(Data extract)

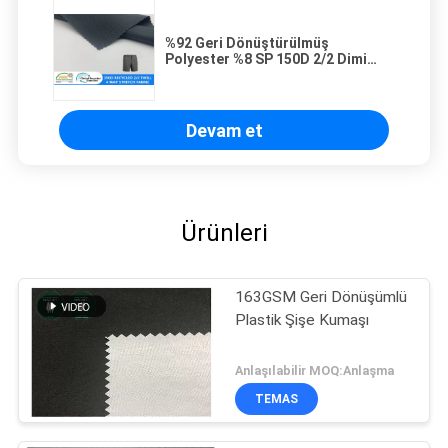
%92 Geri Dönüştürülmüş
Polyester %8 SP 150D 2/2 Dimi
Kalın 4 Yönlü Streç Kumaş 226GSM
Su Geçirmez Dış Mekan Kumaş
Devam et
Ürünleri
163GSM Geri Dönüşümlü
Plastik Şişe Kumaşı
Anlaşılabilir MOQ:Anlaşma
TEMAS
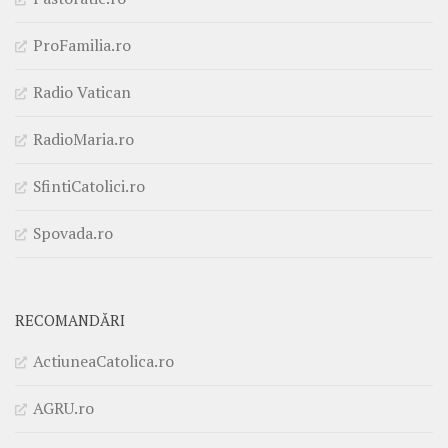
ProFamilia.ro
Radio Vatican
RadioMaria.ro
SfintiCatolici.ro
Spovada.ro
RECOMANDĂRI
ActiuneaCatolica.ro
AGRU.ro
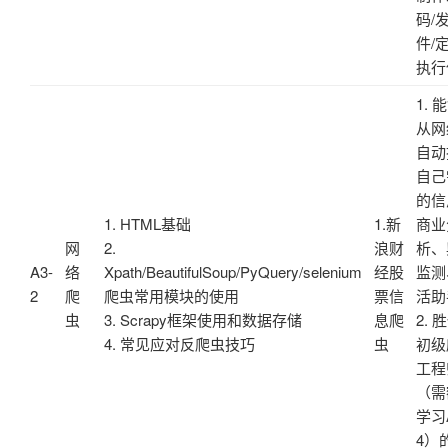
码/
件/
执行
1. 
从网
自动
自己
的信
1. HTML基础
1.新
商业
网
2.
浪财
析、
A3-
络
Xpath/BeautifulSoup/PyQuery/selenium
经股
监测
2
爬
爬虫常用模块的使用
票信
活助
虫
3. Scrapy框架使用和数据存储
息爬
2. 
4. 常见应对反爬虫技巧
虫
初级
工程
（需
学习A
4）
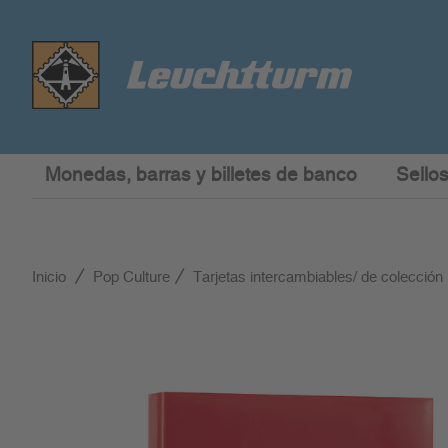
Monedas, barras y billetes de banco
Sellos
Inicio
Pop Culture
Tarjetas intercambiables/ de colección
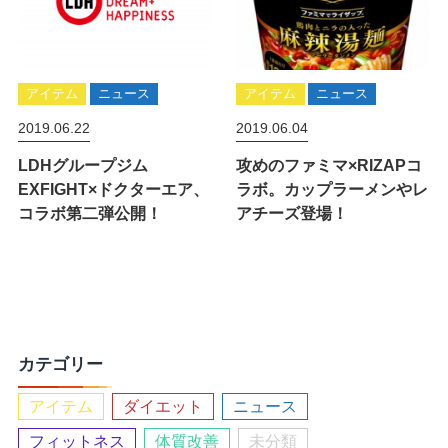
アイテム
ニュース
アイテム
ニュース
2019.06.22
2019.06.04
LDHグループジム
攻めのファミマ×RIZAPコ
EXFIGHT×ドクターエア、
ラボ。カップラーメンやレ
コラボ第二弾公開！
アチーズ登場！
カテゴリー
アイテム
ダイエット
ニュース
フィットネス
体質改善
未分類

(End Data extract)
(Data extract)

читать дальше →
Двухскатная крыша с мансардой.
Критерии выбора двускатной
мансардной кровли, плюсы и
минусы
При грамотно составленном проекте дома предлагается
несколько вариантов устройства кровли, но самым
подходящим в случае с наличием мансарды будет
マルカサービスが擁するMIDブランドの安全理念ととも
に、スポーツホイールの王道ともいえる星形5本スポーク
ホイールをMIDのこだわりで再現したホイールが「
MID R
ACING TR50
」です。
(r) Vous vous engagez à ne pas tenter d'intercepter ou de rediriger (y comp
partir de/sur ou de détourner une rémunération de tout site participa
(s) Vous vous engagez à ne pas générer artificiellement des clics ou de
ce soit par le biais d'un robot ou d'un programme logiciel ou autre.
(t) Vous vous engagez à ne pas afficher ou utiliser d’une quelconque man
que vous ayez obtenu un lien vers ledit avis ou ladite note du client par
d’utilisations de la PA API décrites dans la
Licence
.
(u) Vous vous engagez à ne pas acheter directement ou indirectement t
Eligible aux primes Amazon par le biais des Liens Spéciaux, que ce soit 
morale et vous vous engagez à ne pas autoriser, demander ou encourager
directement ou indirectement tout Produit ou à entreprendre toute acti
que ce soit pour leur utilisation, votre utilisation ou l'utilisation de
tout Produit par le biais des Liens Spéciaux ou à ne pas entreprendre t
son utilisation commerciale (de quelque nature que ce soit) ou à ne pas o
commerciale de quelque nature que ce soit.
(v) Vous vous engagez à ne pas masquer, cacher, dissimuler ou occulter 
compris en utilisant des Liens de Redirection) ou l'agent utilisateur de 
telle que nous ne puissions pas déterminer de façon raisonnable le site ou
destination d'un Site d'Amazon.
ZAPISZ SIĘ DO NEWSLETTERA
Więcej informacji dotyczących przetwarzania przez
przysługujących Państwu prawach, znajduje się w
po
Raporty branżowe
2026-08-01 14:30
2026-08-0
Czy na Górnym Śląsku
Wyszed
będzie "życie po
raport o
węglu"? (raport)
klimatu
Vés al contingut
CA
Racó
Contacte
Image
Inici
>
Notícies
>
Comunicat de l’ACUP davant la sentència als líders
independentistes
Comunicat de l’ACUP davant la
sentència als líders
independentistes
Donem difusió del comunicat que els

(End Data extract)

## Task brief
Take every line from the data that includes the word "entreprendre".

## Solution to this problem
directement ou indirectement tout Produit ou à entreprendre toute acti
tout Produit par le biais des Liens Spéciaux ou à ne pas entreprendre t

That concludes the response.